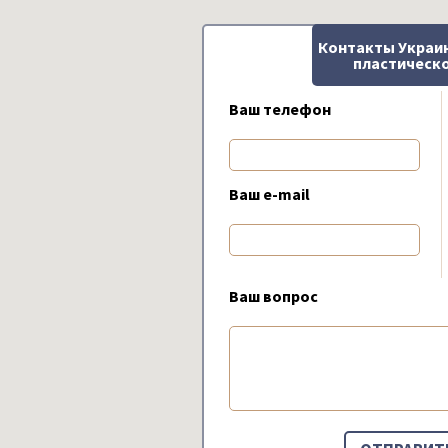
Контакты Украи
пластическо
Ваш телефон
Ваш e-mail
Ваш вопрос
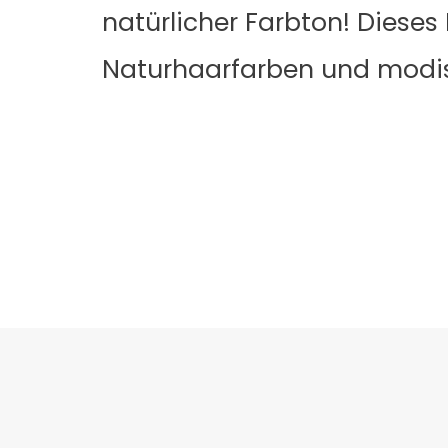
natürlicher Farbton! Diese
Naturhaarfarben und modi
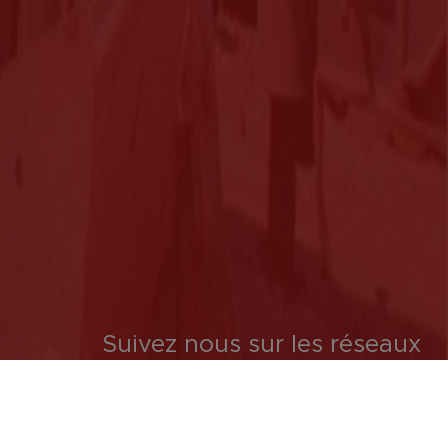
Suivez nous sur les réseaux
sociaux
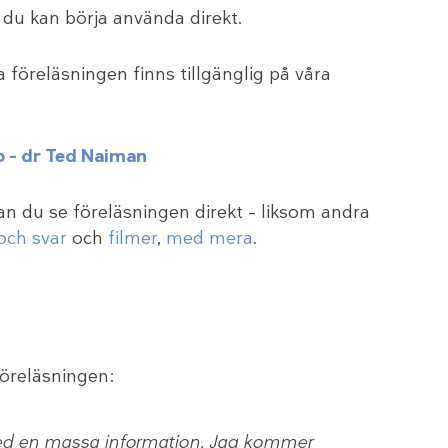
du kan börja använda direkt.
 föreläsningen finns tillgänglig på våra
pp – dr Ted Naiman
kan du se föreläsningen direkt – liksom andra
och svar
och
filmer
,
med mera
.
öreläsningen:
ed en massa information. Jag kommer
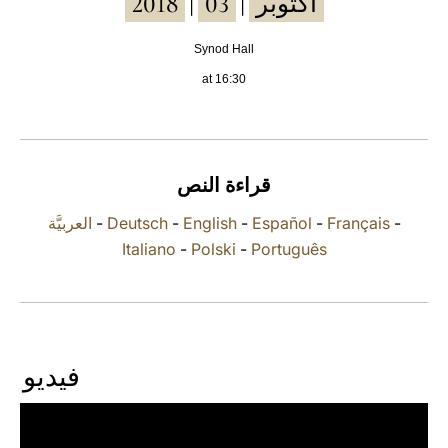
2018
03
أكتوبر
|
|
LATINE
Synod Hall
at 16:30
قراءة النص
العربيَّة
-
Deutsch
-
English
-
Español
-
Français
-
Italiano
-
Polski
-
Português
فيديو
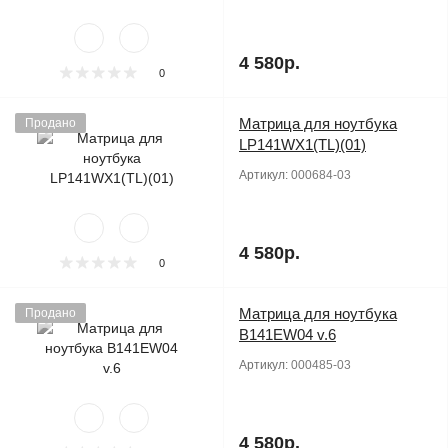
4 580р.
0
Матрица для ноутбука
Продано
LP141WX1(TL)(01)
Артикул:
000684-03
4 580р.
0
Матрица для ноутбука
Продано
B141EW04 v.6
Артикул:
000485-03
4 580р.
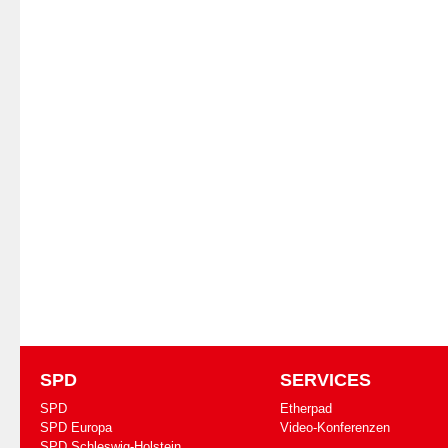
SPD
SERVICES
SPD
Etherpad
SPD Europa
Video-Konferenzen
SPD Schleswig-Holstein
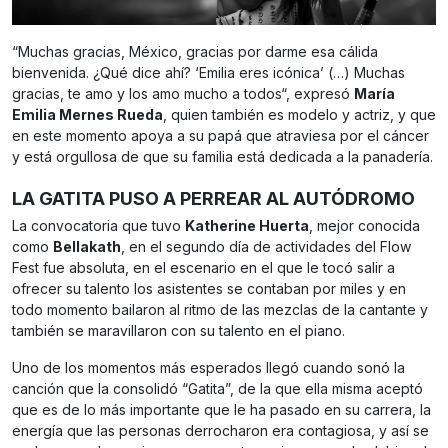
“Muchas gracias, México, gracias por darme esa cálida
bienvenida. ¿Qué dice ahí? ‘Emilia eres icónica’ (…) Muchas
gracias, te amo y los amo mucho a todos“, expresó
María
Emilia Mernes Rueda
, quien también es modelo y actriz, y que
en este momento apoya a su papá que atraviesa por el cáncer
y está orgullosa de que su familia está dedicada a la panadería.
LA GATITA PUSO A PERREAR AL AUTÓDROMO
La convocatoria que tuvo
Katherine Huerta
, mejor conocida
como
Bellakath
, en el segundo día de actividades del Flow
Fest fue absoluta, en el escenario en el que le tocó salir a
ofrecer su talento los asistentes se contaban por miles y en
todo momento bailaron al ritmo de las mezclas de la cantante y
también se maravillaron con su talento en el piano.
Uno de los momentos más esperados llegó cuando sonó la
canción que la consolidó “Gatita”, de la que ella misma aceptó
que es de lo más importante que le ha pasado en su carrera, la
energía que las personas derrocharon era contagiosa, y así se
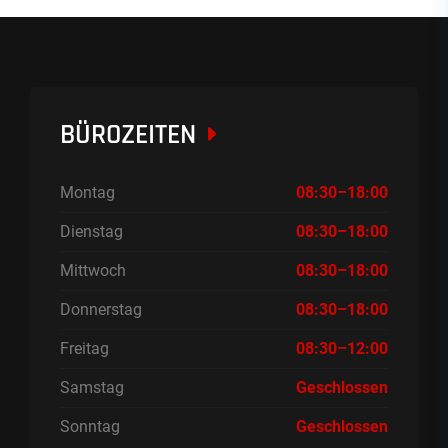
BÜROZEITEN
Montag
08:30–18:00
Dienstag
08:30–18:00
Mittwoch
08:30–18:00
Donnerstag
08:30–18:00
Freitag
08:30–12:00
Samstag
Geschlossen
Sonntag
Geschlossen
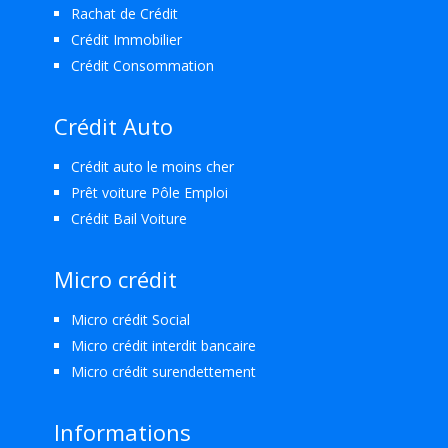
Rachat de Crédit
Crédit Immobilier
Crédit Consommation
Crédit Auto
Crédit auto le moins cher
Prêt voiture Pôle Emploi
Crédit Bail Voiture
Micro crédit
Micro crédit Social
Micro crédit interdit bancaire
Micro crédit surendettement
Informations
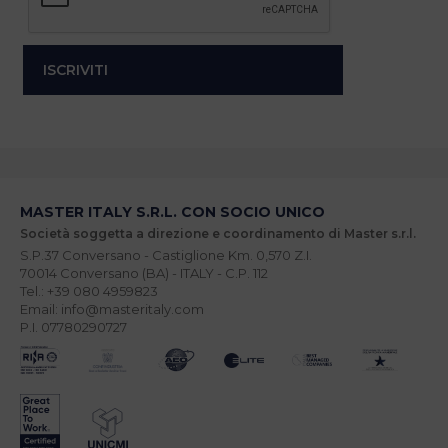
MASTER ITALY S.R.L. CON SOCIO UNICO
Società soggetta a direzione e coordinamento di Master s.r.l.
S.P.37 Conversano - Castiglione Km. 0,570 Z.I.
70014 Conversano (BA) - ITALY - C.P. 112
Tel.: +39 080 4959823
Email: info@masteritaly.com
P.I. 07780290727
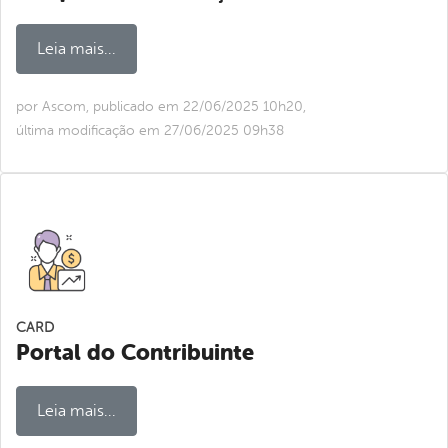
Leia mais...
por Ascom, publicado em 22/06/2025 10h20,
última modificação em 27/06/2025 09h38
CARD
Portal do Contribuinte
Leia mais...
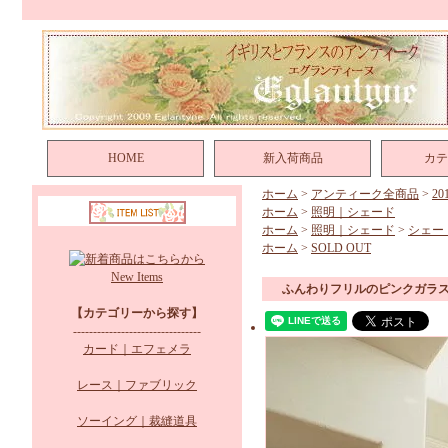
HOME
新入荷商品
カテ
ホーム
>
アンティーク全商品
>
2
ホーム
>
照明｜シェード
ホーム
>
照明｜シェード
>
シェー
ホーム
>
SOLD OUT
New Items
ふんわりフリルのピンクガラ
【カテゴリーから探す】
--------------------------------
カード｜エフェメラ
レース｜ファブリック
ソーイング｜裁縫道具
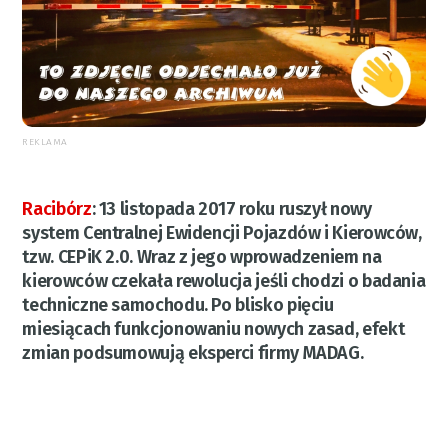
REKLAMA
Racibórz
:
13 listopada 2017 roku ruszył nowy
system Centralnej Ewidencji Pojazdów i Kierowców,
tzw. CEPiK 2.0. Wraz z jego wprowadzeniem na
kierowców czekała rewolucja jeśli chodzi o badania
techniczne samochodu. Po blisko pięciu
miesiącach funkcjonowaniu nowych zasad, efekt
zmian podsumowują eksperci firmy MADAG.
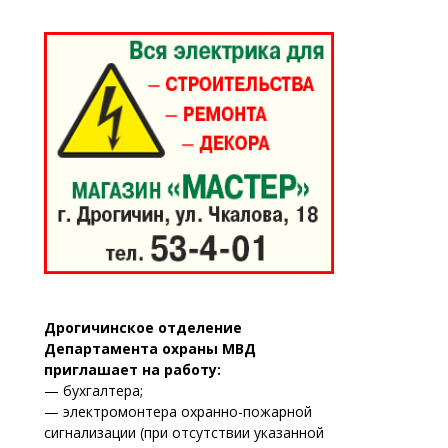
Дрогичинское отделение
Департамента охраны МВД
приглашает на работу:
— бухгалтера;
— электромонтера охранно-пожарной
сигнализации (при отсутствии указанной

__Directions__
Write out, word for word, the stretch of entries that begins at the line with "08:30–12:00" and ends at the line with "S.P.37 Conversano - Castiglione". Pictures do not belong in it.

__Result for this task__
08:30–12:00
Samstag
Geschlossen
Sonntag
Geschlossen
Rachat de Crédit
Crédit Immobilier
Crédit Consommation
Crédit Auto
Crédit auto le moins cher
Prêt voiture Pôle Emploi
Crédit Bail Voiture
Micro crédit
Micro crédit Social
Micro crédit interdit bancaire
Micro crédit surendettement
Informations
MASTER ITALY S.R.L. CON SOCIO UNICO
Società soggetta a direzione e coordinamento di Master s.r.l.
S.P.37 Conversano - Castiglione Km. 0,570 Z.I.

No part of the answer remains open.